A few days later, driving through mountains lined with olive groves and vineyards, we spotted a flock of sheep in a field beside the road. Soufian stopped the car. You see? He asked. Do you see the liya? Amos and I peered hard at the sheep. I'm not sure, I said. We got out and marched into the field, greeted the toothless shepard. Soufian pointed at the sheep's backside. Do you see it now? We weren't sure. The shephard wrangled a small sheep and grabbed her rump. He lifted. And suddenly, liya we saw.

Desert sheep, it turns out, have a strange, square flap of fat over their rumps. Their tails mark the top of the liya, which hangs like a pillow over their legs so that you can't see it until it is lifted. The liya almost looks prehensile, like a flat, wide, trunk. It is entirely fat and keeps sheep alive during the days without water or food. A camel hump of sorts. And suddenly it all made sense. You know? How there are two kinds of sheep, some with nothing on the other side of the tail, and some with something?

One Man's Meat

Reading: Ommok Sannafa

In the lovely introduction to this book we read:

"It behooves us first to preserve from national forgetting this part of our national heritage, the fruit of long experience transmitted from generation to generation through the centuries. The culinary art of a nation forms a part of the history of its inhabitants, and our cuisine, at the same level as traditional art, music, or folk dance, affirms our national personality."

Speeches like this puff up the soul, eh, eh?

So let us preserve from forgetting Quadid Ghanmi (Confit de Mouton, or Lamb Confit,), joy of the Berber, perhaps first on my list of things to cook when I return.

Fine Salt
Fat Salt (which means large grained, but the phrase fat salt is so beautiful I think.)
Olive oil
Dried Garlic
Dried Mint (menthe sechée, also a lovely phrase. Try it out loud or something.)

Cut two large branches of dried mint, pull the leaves, rub them between your hands and then pulverise the leaves with a mortar and pestle. Pass them through a fine seive. Top and tail the garlic and crush them in a mortar and pestle with large pinches of fat salt. Mix mint and salted garlic well.

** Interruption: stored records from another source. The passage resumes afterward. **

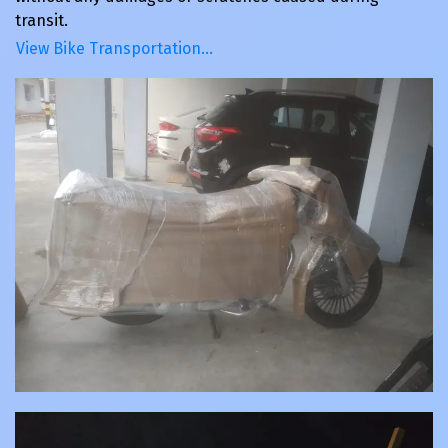
transit.
View Bike Transportation…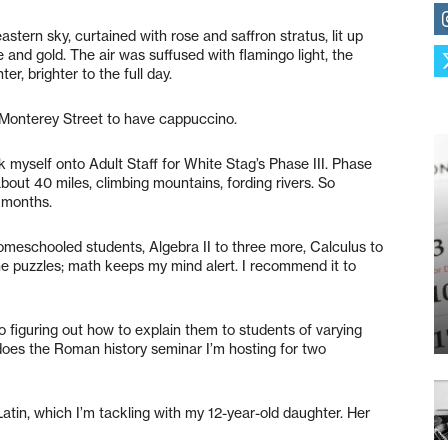
tern sky, curtained with rose and saffron stratus, lit up
 and gold. The air was suffused with flamingo light, the
er, brighter to the full day.
 Monterey Street to have cappuccino.
k myself onto Adult Staff for White Stag’s Phase III. Phase
 about 40 miles, climbing mountains, fording rivers. So
l months.
homeschooled students, Algebra II to three more, Calculus to
 the puzzles; math keeps my mind alert. I recommend it to
o figuring out how to explain them to students of varying
 does the Roman history seminar I’m hosting for two
Latin, which I’m tackling with my 12-year-old daughter. Her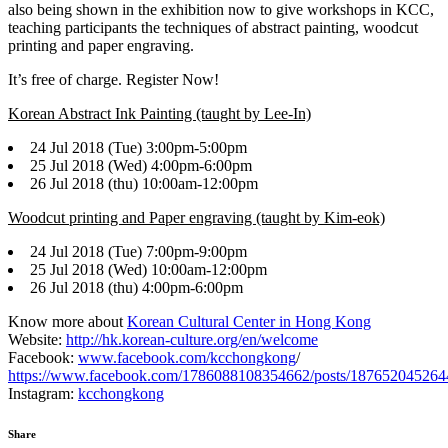
also being shown in the exhibition now to give workshops in KCC,
teaching participants the techniques of abstract painting, woodcut
printing and paper engraving.
It’s free of charge. Register Now!
Korean Abstract Ink Painting (taught by Lee-In)
24 Jul 2018 (Tue) 3:00pm-5:00pm
25 Jul 2018 (Wed) 4:00pm-6:00pm
26 Jul 2018 (thu) 10:00am-12:00pm
Woodcut printing and Paper engraving (taught by Kim-eok)
24 Jul 2018 (Tue) 7:00pm-9:00pm
25 Jul 2018 (Wed) 10:00am-12:00pm
26 Jul 2018 (thu) 4:00pm-6:00pm
Know more about
Korean Cultural Center in Hong Kong
Website:
http://hk.korean-culture.org/en/welcome
Facebook:
www.facebook.com/kcchongkong
/
https://www.facebook.com/1786088108354662/posts/187652045264
Instagram:
kcchongkong
Share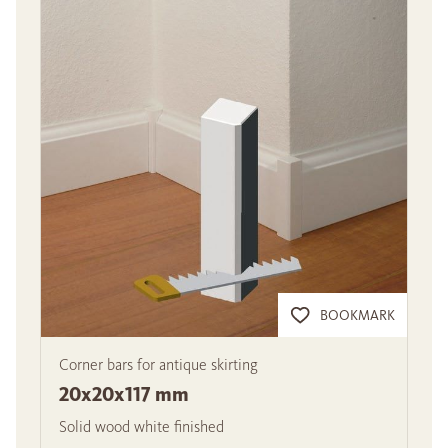
BOOKMARK
Corner bars for antique skirting
20x20x117 mm
Solid wood white finished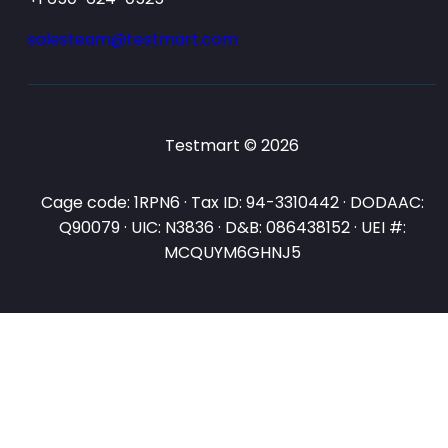
salesteam@testmart.com
Testmart © 2026
Cage code: 1RPN6 · Tax ID: 94-3310442 · DODAAC:
Q90079 · UIC: N3836 · D&B: 086438152 · UEI #:
MCQUYM6GHNJ5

With two very sharp knives cut the meat in long strips, without the fat, and annoint them generously with half of the fine salt and the ground condiments. Take care that the spices penetrate all of the small crevasses of the meat to give the Quadid the best possible taste, and also to ensure preservation. Place the meat in a large basin and sprinkle well with cool water. Leave it to macerate for at least 24 hours, without forgetting to moisten from time to time.

Two days later remove the meat from the basin and massage generously with harissa and the rest of the fine salt and ground condiments. Leave them in the sun, tied with cord in one long line, for many days. Once the outside has dried sufficiently, but the inside is still tender and moist, cut the meat in pieces and leave to the side.

Cut the liya* in small pieces. Heat oil over a fire in an enormous pot, and add pieces of liya. Once the liya has melted pass the oil and fats through a sieve and place again over the fire. Plunge the bits of meat into boiling oil for about twenty minutes. Take from the fire. Pour everything into a clay pot and cover.

Quadid, well prepared, can last for many months.

*to know more about liya look for a post on liya. Right now it must remain a mystery to you, as it was a mystery to me. For a long, uncomfortable while.

Also, I reserved the right to translate literally when I loved the phrases to much to do otherwise, and to translate the essence of the phrase when it seemed right to me. There is some (occasionally violent) romance in literally translated language, particularly when it comes to food, and I can never bring myself to entirely give that up.